**Work order**
The reply should contain each record below, returned exactly as given.

Transcribed page contents:
________

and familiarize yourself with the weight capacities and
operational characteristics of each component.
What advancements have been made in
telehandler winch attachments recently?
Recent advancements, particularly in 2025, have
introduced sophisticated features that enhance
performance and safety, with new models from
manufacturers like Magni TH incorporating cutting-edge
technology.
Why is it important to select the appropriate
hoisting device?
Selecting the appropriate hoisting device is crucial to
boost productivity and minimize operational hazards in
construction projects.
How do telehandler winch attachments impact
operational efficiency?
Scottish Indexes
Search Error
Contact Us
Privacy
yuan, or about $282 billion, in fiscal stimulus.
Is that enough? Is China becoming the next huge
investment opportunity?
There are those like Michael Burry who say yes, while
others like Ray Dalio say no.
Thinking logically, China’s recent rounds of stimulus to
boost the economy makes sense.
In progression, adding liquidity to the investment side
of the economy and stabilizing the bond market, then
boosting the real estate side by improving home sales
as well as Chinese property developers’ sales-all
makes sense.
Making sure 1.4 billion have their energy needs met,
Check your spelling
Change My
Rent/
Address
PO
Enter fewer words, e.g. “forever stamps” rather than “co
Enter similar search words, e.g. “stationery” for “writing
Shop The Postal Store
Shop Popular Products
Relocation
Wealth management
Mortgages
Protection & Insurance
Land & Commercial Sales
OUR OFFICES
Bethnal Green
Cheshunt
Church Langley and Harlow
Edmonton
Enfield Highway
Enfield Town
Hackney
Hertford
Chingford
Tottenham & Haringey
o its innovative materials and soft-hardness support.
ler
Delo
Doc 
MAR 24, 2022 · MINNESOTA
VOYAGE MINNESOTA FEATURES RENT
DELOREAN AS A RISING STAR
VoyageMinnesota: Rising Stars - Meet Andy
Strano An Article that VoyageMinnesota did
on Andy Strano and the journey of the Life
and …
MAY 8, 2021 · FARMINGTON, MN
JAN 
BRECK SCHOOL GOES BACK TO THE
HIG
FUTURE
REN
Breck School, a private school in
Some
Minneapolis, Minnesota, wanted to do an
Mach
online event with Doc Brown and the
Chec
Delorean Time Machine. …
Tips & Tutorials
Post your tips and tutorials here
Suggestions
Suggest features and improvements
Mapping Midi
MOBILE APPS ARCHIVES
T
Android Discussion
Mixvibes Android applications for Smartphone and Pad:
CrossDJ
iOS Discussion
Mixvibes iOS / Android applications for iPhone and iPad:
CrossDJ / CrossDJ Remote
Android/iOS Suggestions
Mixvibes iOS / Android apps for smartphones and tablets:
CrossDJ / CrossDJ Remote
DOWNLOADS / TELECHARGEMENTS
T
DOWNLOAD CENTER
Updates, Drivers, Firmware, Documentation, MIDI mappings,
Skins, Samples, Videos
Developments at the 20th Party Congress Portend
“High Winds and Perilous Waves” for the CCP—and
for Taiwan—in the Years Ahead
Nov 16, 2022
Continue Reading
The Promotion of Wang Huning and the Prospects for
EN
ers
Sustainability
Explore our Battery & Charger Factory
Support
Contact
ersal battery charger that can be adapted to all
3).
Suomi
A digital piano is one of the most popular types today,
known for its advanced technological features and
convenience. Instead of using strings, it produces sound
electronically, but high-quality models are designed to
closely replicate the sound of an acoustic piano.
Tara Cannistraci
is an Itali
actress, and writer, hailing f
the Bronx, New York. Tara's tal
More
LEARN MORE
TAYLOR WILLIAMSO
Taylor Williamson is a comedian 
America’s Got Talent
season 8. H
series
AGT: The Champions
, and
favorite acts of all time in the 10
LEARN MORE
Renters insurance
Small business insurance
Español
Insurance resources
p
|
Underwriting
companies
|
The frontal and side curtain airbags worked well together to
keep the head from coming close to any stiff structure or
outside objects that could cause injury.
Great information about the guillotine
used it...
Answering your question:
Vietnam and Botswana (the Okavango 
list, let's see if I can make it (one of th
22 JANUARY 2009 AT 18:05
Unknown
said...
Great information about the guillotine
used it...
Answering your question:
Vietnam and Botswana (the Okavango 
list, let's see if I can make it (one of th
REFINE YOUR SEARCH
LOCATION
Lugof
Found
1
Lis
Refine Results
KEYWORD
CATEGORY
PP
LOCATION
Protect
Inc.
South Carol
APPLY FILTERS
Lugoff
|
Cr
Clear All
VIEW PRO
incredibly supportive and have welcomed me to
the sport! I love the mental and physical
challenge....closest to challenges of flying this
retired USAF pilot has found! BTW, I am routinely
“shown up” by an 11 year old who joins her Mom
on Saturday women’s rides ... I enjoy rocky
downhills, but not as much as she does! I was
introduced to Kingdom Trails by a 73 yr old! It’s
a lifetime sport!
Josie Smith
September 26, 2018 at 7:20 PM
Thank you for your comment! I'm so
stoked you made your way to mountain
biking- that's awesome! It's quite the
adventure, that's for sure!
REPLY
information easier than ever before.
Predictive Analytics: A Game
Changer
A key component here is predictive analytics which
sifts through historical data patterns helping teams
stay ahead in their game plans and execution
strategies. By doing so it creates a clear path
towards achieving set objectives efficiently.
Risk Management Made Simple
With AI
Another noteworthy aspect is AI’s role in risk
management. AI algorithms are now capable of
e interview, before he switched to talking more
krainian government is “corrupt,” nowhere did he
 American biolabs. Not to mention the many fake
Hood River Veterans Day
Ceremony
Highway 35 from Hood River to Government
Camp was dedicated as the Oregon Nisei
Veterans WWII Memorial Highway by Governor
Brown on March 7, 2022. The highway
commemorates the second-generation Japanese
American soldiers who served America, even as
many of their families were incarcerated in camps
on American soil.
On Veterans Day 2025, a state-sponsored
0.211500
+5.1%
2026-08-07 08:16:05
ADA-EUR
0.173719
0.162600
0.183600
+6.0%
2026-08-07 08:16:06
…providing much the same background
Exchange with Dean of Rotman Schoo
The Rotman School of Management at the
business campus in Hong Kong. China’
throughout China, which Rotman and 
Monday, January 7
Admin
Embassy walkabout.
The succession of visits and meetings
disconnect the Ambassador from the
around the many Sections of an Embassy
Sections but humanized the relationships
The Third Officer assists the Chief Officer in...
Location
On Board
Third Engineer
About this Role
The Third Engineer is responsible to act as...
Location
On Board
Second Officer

________

**Output for this exercise**
and familiarize yourself with the weight capacities and
operational characteristics of each component.
What advancements have been made in
telehandler winch attachments recently?
Recent advancements, particularly in 2025, have
introduced sophisticated features that enhance
performance and safety, with new models from
manufacturers like Magni TH incorporating cutting-edge
technology.
Why is it important to select the appropriate
hoisting device?
Selecting the appropriate hoisting device is crucial to
boost productivity and minimize operational hazards in
construction projects.
How do telehandler winch attachments impact
operational efficiency?
Scottish Indexes
Search Error
Contact Us
Privacy
yuan, or about $282 billion, in fiscal stimulus.
Is that enough? Is China becoming the next huge
investment opportunity?
There are those like Michael Burry who say yes, while
others like Ray Dalio say no.
Thinking logically, China’s recent rounds of stimulus to
boost the economy makes sense.
In progression, adding liquidity to the investment side
of the economy and stabilizing the bond market, then
boosting the real estate side by improving home sales
as well as Chinese property developers’ sales-all
makes sense.
Making sure 1.4 billion have their energy needs met,
Check your spelling
Change My
Rent/
Address
PO
Enter fewer words, e.g. “forever stamps” rather than “co
Enter similar search words, e.g. “stationery” for “writing
Shop The Postal Store
Shop Popular Products
Relocation
Wealth management
Mortgages
Protection & Insurance
Land & Commercial Sales
OUR OFFICES
Bethnal Green
Cheshunt
Church Langley and Harlow
Edmonton
Enfield Highway
Enfield Town
Hackney
Hertford
Chingford
Tottenham & Haringey
o its innovative materials and soft-hardness support.
ler
Delo
Doc 
MAR 24, 2022 · MINNESOTA
VOYAGE MINNESOTA FEATURES RENT
DELOREAN AS A RISING STAR
VoyageMinnesota: Rising Stars - Meet Andy
Strano An Article that VoyageMinnesota did
on Andy Strano and the journey of the Life
and …
MAY 8, 2021 · FARMINGTON, MN
JAN 
BRECK SCHOOL GOES BACK TO THE
HIG
FUTURE
REN
Breck School, a private school in
Some
Minneapolis, Minnesota, wanted to do an
Mach
online event with Doc Brown and the
Chec
Delorean Time Machine. …
Tips & Tutorials
Post your tips and tutorials here
Suggestions
Suggest features and improvements
Mapping Midi
MOBILE APPS ARCHIVES
T
Android Discussion
Mixvibes Android applications for Smartphone and Pad:
CrossDJ
iOS Discussion
Mixvibes iOS / Android applications for iPhone and iPad:
CrossDJ / CrossDJ Remote
Android/iOS Suggestions
Mixvibes iOS / Android apps for smartphones and tablets:
CrossDJ / CrossDJ Remote
DOWNLOADS / TELECHARGEMENTS
T
DOWNLOAD CENTER
Updates, Drivers, Firmware, Documentation, MIDI mappings,
Skins, Samples, Videos
Developments at the 20th Party Congress Portend
“High Winds and Perilous Waves” for the CCP—and
for Taiwan—in the Years Ahead
Nov 16, 2022
Continue Reading
The Promotion of Wang Huning and the Prospects for
EN
ers
Sustainability
Explore our Battery & Charger Factory
Support
Contact
ersal battery charger that can be adapted to all
3).
Suomi
A digital piano is one of the most popular types today,
known for its advanced technological features and
convenience. Instead of using strings, it produces sound
electronically, but high-quality models are designed to
closely replicate the sound of an acoustic piano.
Tara Cannistraci
is an Itali
actress, and writer, hailing f
the Bronx, New York. Tara's tal
More
LEARN MORE
TAYLOR WILLIAMSO
Taylor Williamson is a comedian 
America’s Got Talent
season 8. H
series
AGT: The Champions
, and
favorite acts of all time in the 10
LEARN MORE
Renters insurance
Small business insurance
Español
Insurance resources
p
|
Underwriting
companies
|
The frontal and side curtain airbags worked well together to
keep the head from coming close to any stiff structure or
outside objects that could cause injury.
Great information about the guillotine
used it...
Answering your question:
Vietnam and Botswana (the Okavango 
list, let's see if I can make it (one of th
22 JANUARY 2009 AT 18:05
Unknown
said...
Great information about the guillotine
used it...
Answering your question:
Vietnam and Botswana (the Okavango 
list, let's see if I can make it (one of th
REFINE YOUR SEARCH
LOCATION
Lugof
Found
1
Lis
Refine Results
KEYWORD
CATEGORY
PP
LOCATION
Protect
Inc.
South Carol
APPLY FILTERS
Lugoff
|
Cr
Clear All
VIEW PRO
incredibly supportive and have welcomed me to
the sport! I love the mental and physical
challenge....closest to challenges of flying this
retired USAF pilot has found! BTW, I am routinely
“shown up” by an 11 year old who joins her Mom
on Saturday women’s rides ... I enjoy rocky
downhills, but not as much as she does! I was
introduced to Kingdom Trails by a 73 yr old! It’s
a lifetime sport!
Josie Smith
September 26, 2018 at 7:20 PM
Thank you for your comment! I'm so
stoked you made your way to mountain
biking- that's awesome! It's quite the
adventure, that's for sure!
REPLY
information easier than ever before.
Predictive Analytics: A Game
Changer
A key component here is predictive analytics which
sifts through historical data patterns helping teams
stay ahead in their game plans and execution
strategies. By doing so it creates a clear path
towards achieving set objectives efficiently.
Risk Management Made Simple
With AI
Another noteworthy aspect is AI’s role in risk
management. AI algorithms are now capable of
e interview, before he switched to talking more
krainian government is “corrupt,” nowhere did he
 American biolabs. Not to mention the many fake
Hood River Veterans Day
Ceremony
Highway 35 from Hood River to Government
Camp was dedicated as the Oregon Nisei
Veterans WWII Memorial Highway by Governor
Brown on March 7, 2022. The highway
commemorates the second-generation Japanese
American soldiers who served America, even as
many of their families were incarcerated in camps
on American soil.
On Veterans Day 2025, a state-sponsored
0.211500
+5.1%
2026-08-07 08:16:05
ADA-EUR
0.173719
0.162600
0.183600
+6.0%
2026-08-07 08:16:06
…providing much the same background
Exchange with Dean of Rotman Schoo
The Rotman School of Management at the
business campus in Hong Kong. China’
throughout China, which Rotman and 
Monday, January 7
Admin
Embassy walkabout.
The succession of visits and meetings
disconnect the Ambassador from the
around the many Sections of an Embassy
Sections but humanized the relationships
The Third Officer assists the Chief Officer in...
Location
On Board
Third Engineer
About this Role
The Third Engineer is responsible to act as...
Location
On Board
Second Officer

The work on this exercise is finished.